I need to calculate the Fourier Coefficients $a_k$ of $\left | \cos(2 \pi f_c) \right |$ (a full-wave rectified cosine) so that $\left | \cos(2 \pi f_c) \right | = a_0 + \displaystyle\sum\limits_{k=1}^{\inf} a_k \cos(2 \pi k f_c t + \phi_k)$ and prove that for any odd value of $k$, $a_k=0$.
Applying (for $k\not=0$) the Fourier Cosine Series Coefficients Formula $a_k = \cfrac{1}{T} \displaystyle\int\limits_{T} f(x) \cos(k\,\pi\,x) \,\mathrm{d}x$, I get $a_k = 8\,f_c\displaystyle\int\limits_{0}^{\frac{1}{4f_c}} \cos(2 \pi f_c t)\,\cos(2\pi\,k\,f_c\,t) \, \mathrm{d}{x} = \frac{8\,f_c\,\cos(\frac{k\,\pi}{2})}{2\,f_c\,\pi-2\,f_c\,k^2\,\pi}$ (result of the integral confirmed with Mathematica).

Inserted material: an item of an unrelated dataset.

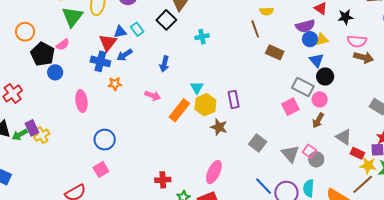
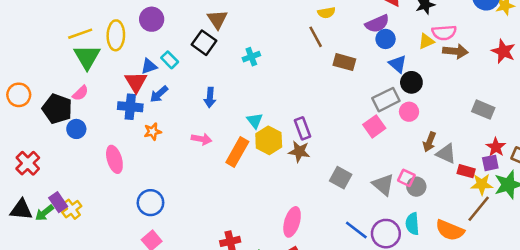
orange circle: (25, 32) -> (19, 95), moved
yellow triangle: (322, 39) -> (426, 41), moved
gray rectangle: (303, 87) -> (386, 100), turned -45
brown arrow: (318, 120) -> (429, 142), moved
brown star: (219, 127) -> (299, 151), moved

Substituting $k=1$, we get an indeterminate form. If we calculate the limit at $k=1$, we get $1$. For any other odd $k$, $a_k=0$ as expected, with no indeterminate form.

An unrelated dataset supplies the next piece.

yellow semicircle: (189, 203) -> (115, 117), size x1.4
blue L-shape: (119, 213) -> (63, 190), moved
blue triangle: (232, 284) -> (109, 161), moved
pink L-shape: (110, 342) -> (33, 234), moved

When we use the Exponential Fourier Series Coefficients Formula, I end up with $m_k = \cfrac{2\,\sin(\frac{\pi}{2}\,(1-k))}{\pi\,(1-k)}$ and we also get an indeterminate form at $k=1$ with a limit of $1$.

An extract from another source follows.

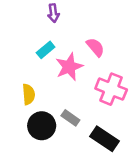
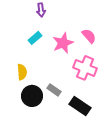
pink semicircle: (95, 47) -> (89, 36), moved
pink star: (69, 67) -> (63, 43), moved

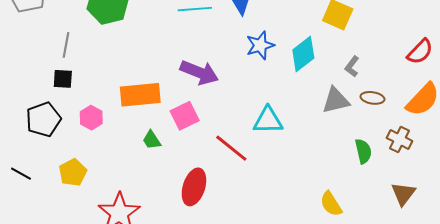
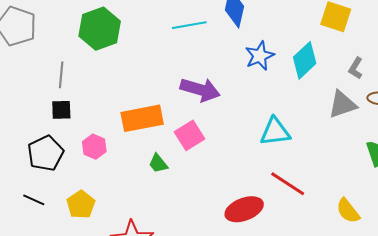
red line: (231, 148) -> (288, 184), moved
black line: (21, 174) -> (34, 200), moved
red ellipse: (194, 187) -> (244, 209), moved, turned 57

I've also tried to convolve a cosine with a square wave (so that their multiplication would be the same as a full-wave rectified cosine) and I get the same formulas as above, with the same indeterminate form.
After a couple hours trying to solve this, I'm completely stumped. I have no idea how I can prove that $a_1=0$ when all attempts to calculate it result in an indeterminate form. What am I doing wrong? Thanks in advance for any help you can provide!